Extracted page text data:

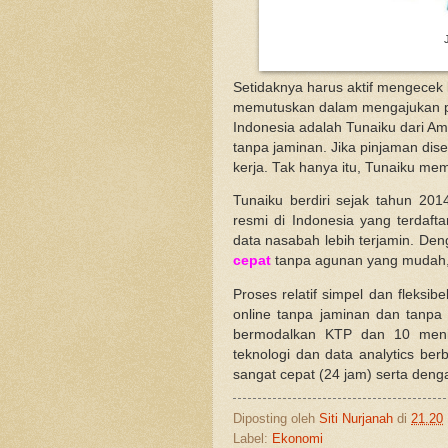
Setidaknya harus aktif mengecek
memutuskan dalam mengajukan pin
Indonesia adalah Tunaiku dari A
tanpa jaminan. Jika pinjaman dis
kerja. Tak hanya itu, Tunaiku mem
Tunaiku berdiri sejak tahun 201
resmi di Indonesia yang terdaft
data nasabah lebih terjamin. De
cepat
tanpa agunan yang mudah,
Proses relatif simpel dan fleksi
online tanpa jaminan dan tanpa 
bermodalkan KTP dan 10 menit
teknologi dan data analytics ber
sangat cepat (24 jam) serta den
Diposting oleh
Siti Nurjanah
di
21.20
Label:
Ekonomi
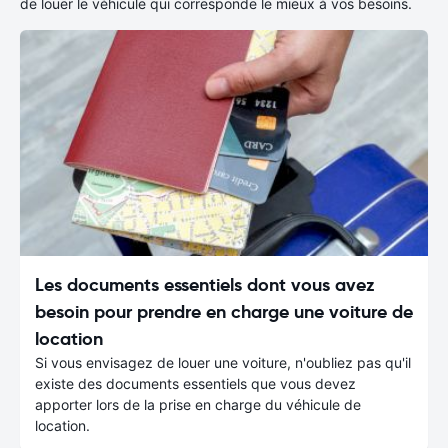
de louer le véhicule qui corresponde le mieux à vos besoins.
Les documents essentiels dont vous avez
besoin pour prendre en charge une voiture de
location
Si vous envisagez de louer une voiture, n'oubliez pas qu'il
existe des documents essentiels que vous devez
apporter lors de la prise en charge du véhicule de
location.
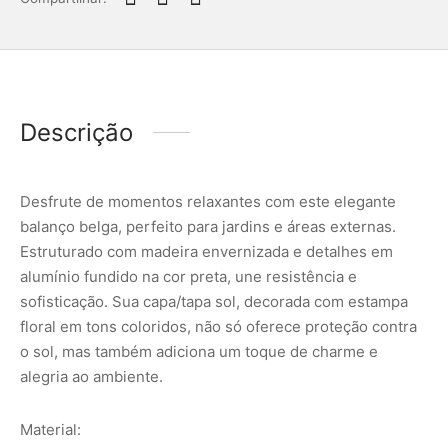
Descrição
Desfrute de momentos relaxantes com este elegante
balanço belga, perfeito para jardins e áreas externas.
Estruturado com madeira envernizada e detalhes em
alumínio fundido na cor preta, une resistência e
sofisticação. Sua capa/tapa sol, decorada com estampa
floral em tons coloridos, não só oferece proteção contra
o sol, mas também adiciona um toque de charme e
alegria ao ambiente.
Material:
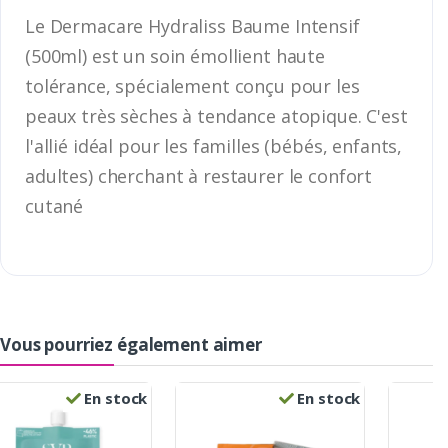
Le Dermacare Hydraliss Baume Intensif
(500ml) est un soin émollient haute
tolérance, spécialement conçu pour les
peaux très sèches à tendance atopique. C'est
l'allié idéal pour les familles (bébés, enfants,
adultes) cherchant à restaurer le confort
cutané
Vous pourriez également aimer
En stock
En stock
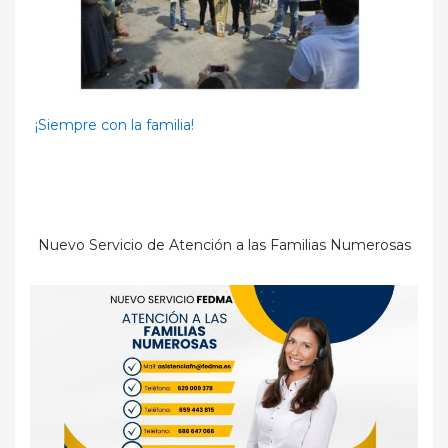
¡Siempre con la familia!
Nuevo Servicio de Atención a las Familias Numerosas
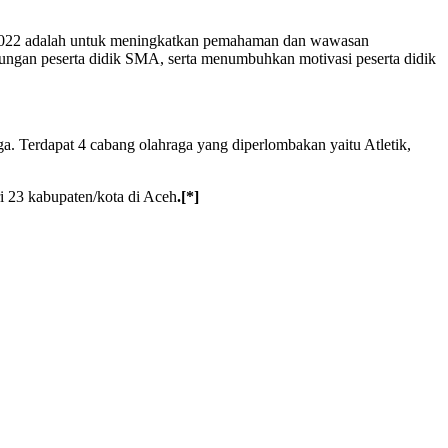
2022 adalah untuk meningkatkan pemahaman dan wawasan
ngan peserta didik SMA, serta menumbuhkan motivasi peserta didik
. Terdapat 4 cabang olahraga yang diperlombakan yaitu Atletik,
i 23 kabupaten/kota di Aceh
.[*]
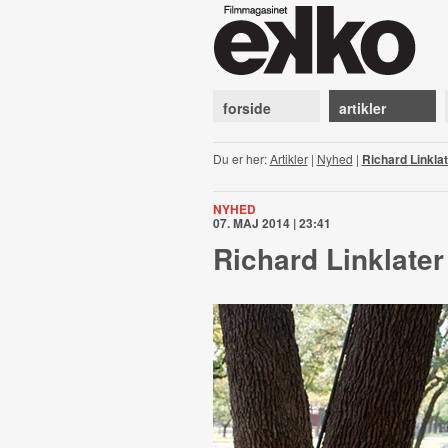
forside
artikler
Du er her:
Artikler
|
Nyhed
|
Richard Linkla
NYHED
07. MAJ 2014 | 23:41
Richard Linklate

(EXERCISE DESCRIPTION) Print the entries as they stand, first line through the line holding "balanço belga, perfeito", with every picture removed.

(ANSWER TO THIS EXERCISE)
Setidaknya harus aktif mengecek
memutuskan dalam mengajukan pin
Indonesia adalah Tunaiku dari A
tanpa jaminan. Jika pinjaman dis
kerja. Tak hanya itu, Tunaiku mem
Tunaiku berdiri sejak tahun 201
resmi di Indonesia yang terdaft
data nasabah lebih terjamin. De
cepat
tanpa agunan yang mudah,
Proses relatif simpel dan fleksi
online tanpa jaminan dan tanpa 
bermodalkan KTP dan 10 menit
teknologi dan data analytics ber
sangat cepat (24 jam) serta den
Diposting oleh
Siti Nurjanah
di
21.20
Label:
Ekonomi
de louer le véhicule qui corresponde le mieux à vos besoins.
Les documents essentiels dont vous avez
besoin pour prendre en charge une voiture de
location
Si vous envisagez de louer une voiture, n'oubliez pas qu'il
existe des documents essentiels que vous devez
apporter lors de la prise en charge du véhicule de
location.
Descrição
Desfrute de momentos relaxantes com este elegante
balanço belga, perfeito para jardins e áreas externas.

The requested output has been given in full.